他和我说话时从来都是这样,你真的无从辨别他是真的在夸赞还是嘲讽。
正如他明明推崇法家学说,却偏偏给我找了个大儒来当老师一样,永远也捉摸不透。
我没有说话,只俯首一揖。
“罢了,那你便去看看他,替孤问候一声。

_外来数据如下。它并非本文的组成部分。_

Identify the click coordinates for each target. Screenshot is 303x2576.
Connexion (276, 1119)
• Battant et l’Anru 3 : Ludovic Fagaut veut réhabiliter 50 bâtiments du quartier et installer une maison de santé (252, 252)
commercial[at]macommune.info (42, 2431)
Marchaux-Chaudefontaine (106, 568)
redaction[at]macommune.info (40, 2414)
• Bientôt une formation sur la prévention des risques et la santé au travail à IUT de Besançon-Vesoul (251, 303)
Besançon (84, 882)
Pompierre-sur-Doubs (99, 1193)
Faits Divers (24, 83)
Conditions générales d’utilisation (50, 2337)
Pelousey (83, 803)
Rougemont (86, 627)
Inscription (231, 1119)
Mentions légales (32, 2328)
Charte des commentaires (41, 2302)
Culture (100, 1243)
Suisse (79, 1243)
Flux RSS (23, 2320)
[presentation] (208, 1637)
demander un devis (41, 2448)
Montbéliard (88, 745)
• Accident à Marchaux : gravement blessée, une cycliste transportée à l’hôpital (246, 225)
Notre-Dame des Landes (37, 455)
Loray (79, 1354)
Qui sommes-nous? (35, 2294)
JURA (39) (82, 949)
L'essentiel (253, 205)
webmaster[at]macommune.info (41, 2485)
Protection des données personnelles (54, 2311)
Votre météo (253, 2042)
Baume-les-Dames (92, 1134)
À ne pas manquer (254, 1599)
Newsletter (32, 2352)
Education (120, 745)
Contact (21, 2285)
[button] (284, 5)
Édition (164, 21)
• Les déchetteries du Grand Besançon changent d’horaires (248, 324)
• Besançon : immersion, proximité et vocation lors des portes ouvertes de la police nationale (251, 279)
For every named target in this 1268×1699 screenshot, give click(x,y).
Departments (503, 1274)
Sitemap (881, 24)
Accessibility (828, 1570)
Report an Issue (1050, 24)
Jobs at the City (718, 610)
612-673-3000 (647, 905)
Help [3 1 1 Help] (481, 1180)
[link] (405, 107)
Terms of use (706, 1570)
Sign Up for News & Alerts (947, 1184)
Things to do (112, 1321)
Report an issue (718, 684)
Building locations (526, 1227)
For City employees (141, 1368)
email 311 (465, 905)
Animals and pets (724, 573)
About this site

”他这般说着,再一次拿起了新的竹简,没有了再理我的意思。
我依言告退,朝着骊少史的居所而去。
章台宫距离后妃们的宫殿距离不近,待我抵达之时,天色也已经黑了下来。
踏进院落时门楣上已经覆上了白纱,倒是并未曾见到多少宫人,只一个小宫女躲在廊下哭着,直到我走进了这才察觉到有人来了,慌慌忙忙地行礼。
我扫了她一眼,让跟我一同前来的宫人也都等在外面,自己一人抬脚进了室内。
室内的布局相当简洁,一应摆设都并不齐全,可见这一对母子的日子过的的确是不怎么好。
转入内间,却发现的确如我所料,这里仍旧没有一个宫人,只有一个约莫四五岁大的孩童跪在床前,床上是骊少史的尸体。
我朝着床边走了过去,那孩子显然听到了我的声音,却并没有回头。
我是秦王长子,我的母亲是一国公主,嫁于父王之后也贵为夫人,以骊少史的身份自然是当不起我一跪的,于是我只作一长揖,而后垂首去看身畔的孩子。
他还太小了,我想要摸摸他的头,伸出手时却觉得此举有失妥当,于是便改成了将手搭在他的肩膀上。
我本应说点「节哀」之类的话的,但我张了张口,却什么都没有说出来。
直觉告诉我,这个孩子也许并不需要这样的话,不管是安慰还是别的什么。
我心下叹了一口气,开口,“父王已经下旨厚葬骊少史,若是短了什么,你尽可以同我说。”
在地上跪得笔挺的孩子这才终于有了点反应,他扭头朝着我的方向看了过来。
正对上他的视线时,我忽然就理解了为什么历史上父王会宠爱胡亥,原因很简单,胡亥他真的很像父王。
那张脸此刻看上去瘦削而苍白,似乎脆弱得不成样子,那双眼睛也似乎已经失了神采。可就是这样的一个孩子,却让我一瞬间便想到了那章台宫里的帝王。
那种像不是说单指外貌,年仅五岁的胡亥也自然不可能有父王那般的王者气度,那种像,根植于灵魂。
那双眼睛让我想起了父王的眼睛,那是一双看不透的眼睛,可它不应该属于一个五岁的孩子。
我蹙起了眉,感觉眼前的画面有些违和。
良久之后我才意识到这种违和究竟来源于哪里——胡亥没有流泪,甚至他的眼神中根本没有悲伤。
我心下一肃。
历史上的胡亥是比父王更加出名的暴君,他杀光了自己所有的兄弟姐妹,杀掉了无数忠臣,断送了大秦百年基业。
可我一直觉得,那些错可以怪秦二世,可以怪李斯和赵高,却不能怪面前这个年仅五岁的孩子。
这也正是哪怕明知历史上是他害死了扶苏,我却仍愿来此的原因。
可是此刻,我忽然觉得,也许是我错了。
那个孩子的眼睛里藏着一匹猛兽,仿佛要将这世上所有人都撕得粉碎。
那样的眼神,几乎令人战栗。
那骊少史究竟是怎么死的,真的是因为她得罪了什么其他人吗?我的大脑越转越快,那些猜测根本不受控制地破土而出,令我满身冰凉。
鬼使神差的,我伸出手来遮住了他的眼睛,“以后在他人面前时,不要轻易与他人对视。”